### [WORK REQUEST]
The records below must be repeated exactly, but without their pictures.

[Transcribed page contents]
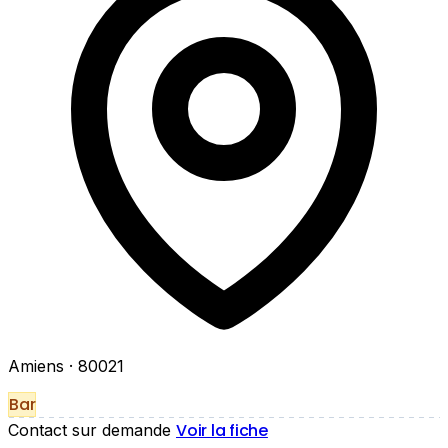
Amiens
· 80021
Bar
Voir la fiche
Contact sur demande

### [EXPECTED ANSWER]
Amiens
· 80021
Bar
Voir la fiche
Contact sur demande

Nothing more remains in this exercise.